[AIM OF THE EXERCISE]
List each line of the data that holds the string "zámek", please.

[TASK INPUTS]
-------

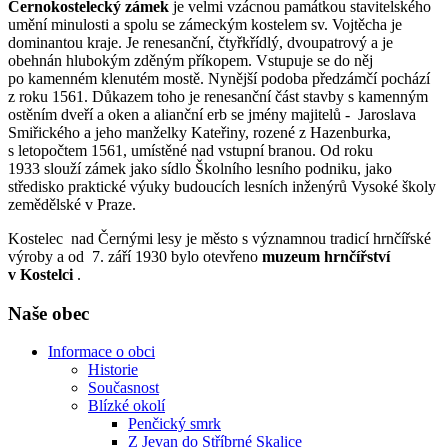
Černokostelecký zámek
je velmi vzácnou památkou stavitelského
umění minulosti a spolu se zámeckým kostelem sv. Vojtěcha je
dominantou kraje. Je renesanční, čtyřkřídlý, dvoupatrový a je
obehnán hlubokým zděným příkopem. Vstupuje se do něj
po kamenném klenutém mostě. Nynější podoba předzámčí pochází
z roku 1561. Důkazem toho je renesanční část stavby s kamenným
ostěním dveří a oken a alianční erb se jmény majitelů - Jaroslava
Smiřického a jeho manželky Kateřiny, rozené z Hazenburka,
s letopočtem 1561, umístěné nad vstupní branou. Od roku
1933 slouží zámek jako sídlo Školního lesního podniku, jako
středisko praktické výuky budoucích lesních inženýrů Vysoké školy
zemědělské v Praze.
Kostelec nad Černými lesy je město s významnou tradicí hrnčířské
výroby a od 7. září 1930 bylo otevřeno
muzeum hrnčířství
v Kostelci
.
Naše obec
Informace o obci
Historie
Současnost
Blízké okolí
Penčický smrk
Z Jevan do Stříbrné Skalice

-------

[EXERCISE RESULT]
Černokostelecký zámek
1933 slouží zámek jako sídlo Školního lesního podniku, jako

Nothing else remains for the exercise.